In the material below, list every line carrying the string "scientific".
*** RAW DATA ***
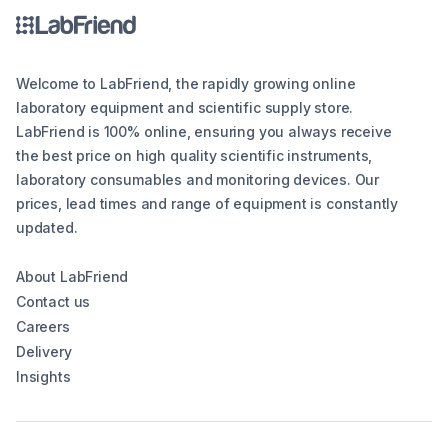
Welcome to LabFriend, the rapidly growing online
laboratory equipment and scientific supply store.
LabFriend is 100% online, ensuring you always receive
the best price on high quality scientific instruments,
laboratory consumables and monitoring devices. Our
prices, lead times and range of equipment is constantly
updated.
About LabFriend
Contact us
Careers
Delivery
Insights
***
_ANSWER SECTION_
laboratory equipment and scientific supply store.
the best price on high quality scientific instruments,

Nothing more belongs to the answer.